Exactly how many lines below mention "each"? Answer with that number alone.

-------- Available records --------

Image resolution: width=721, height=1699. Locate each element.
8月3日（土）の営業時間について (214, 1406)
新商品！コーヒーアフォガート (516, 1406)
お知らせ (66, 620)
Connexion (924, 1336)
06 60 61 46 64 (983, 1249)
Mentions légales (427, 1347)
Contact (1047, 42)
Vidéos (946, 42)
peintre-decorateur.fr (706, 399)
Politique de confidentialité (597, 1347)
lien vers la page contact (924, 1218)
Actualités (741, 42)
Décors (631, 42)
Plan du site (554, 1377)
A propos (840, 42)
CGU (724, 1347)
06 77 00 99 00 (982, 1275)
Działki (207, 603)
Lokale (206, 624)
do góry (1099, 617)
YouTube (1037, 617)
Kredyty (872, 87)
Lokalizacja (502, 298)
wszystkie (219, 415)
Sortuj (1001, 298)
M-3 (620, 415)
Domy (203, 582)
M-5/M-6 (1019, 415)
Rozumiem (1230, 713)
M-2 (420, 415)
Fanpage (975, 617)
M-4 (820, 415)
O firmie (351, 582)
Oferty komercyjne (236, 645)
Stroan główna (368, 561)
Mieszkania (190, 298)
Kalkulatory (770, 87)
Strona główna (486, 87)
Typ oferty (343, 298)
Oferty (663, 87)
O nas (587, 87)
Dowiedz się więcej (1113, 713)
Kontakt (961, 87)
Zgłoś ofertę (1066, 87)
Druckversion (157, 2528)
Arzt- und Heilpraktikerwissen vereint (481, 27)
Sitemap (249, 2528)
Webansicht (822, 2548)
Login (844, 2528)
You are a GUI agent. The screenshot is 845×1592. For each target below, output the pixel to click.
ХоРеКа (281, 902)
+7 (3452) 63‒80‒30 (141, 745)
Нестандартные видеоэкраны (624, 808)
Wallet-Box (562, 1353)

--------

_Answer box_
2